British television executive

Tony Ball is a British television executive, former chairman of Kabel Deutschland and former CEO of BSkyB.

==Biography==
Born and educated in London, Ball received an MBA from Kingston University and later an honorary doctorate.

===Career===
Ball joined Thames Television on graduation as a broadcasting engineer. he was later a founding director of Champion TV, which launched the UK's first dedicated sports channel, The Sports Channel, broadcast on British Satellite Broadcasting. In 1993, Ball joined BSkyB, where he built the success of Sky Sports.

====Fox Sports International====
Ball went to Australia to manage Fox Sports Australia and from here moved to the United States to become President of Fox Sports International, where he oversaw the creation and the operation of sports television businesses in North America, Latin America, Asia, and Australia.

====Fox Liberty Networks====
Ball then became chief executive of News Corporation's Fox/Liberty Media Network, which included the FX Network, Fox Sports Net and 20 Regional Sports Channels throughout the United States. By creating cable deals Ball was able to significant increase the number ofsubscribers to Fox.

====BSkyB====
In 1999, Murdoch picked Ball to revive loss-making BSkyB, returning to the UK to manage the change from analogue to digital transmission.
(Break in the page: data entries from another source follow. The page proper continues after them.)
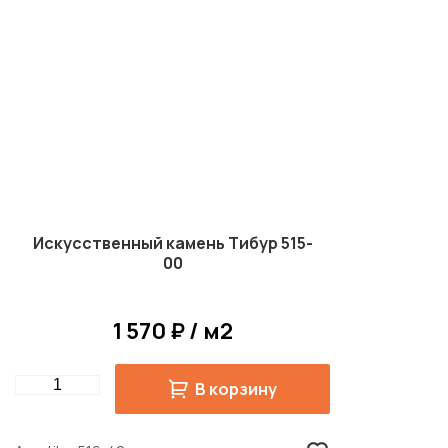
Искусственный камень Тибур 515-
00
1 570 ₽ / м2
Quantity
В корзину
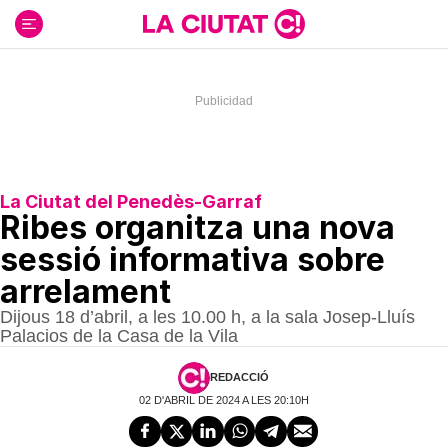
Ir
al
contenido
La Ciutat del Penedès-Garraf
Ribes organitza una nova
sessió informativa sobre
arrelament
Dijous 18 d’abril, a les 10.00 h, a la sala Josep-Lluís
Palacios de la Casa de la Vila
REDACCIÓ
02 D'ABRIL DE 2024 A LES 20:10H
His reputation as an astute and intelligent marketer was solidified, on the back of doubling subscribers to 7million and taking BSkyB into profit for the first time in five years. The results were reflected in his basic salary of £762,000 and a £1.5m bonus; his total earnings during his tenure are estimated at £30m. After resigning in late 2003, he was replaced by James Murdoch, and left News Corp in April 2004.

====Kabel Deutschland====
Ball joined Kabel Deutschland as chairman in 2003, where he introduced premium internet, telephony, and television services and executed a €1 billion network upgrade. From February 2006 to September 2010, Kabel Deutschland was majority-owned by Providence Equity Partners. On 24 June 2013, Vodafone announced a takeover bid for Kabel Deutschland valued at €7.7 billion, 4 times the valuation at the time of IPO. The board recommended the bid above that of rival Liberty Global.

====Post 2003====
Ball became a non-executive director for various companies, which presently include: non-executive director of the Spanish cable company ONO; and a non-executive director of BT plc. In mid-2009, Ball started negotiations with ITV to become Chief Executive, but talks broke down in September over various contractual issues.

Ball is a board member of the Olympic Delivery Authority for the London 2012 Summer Olympics, and a trustee of the Media Trust.

===Personal life===
His second marriage is to a Spanish-national lady, Gabriella; the couple has homes in London and Spain. The motorcycle he bought and rode whilst resident in California was placed in his office at BSkyB.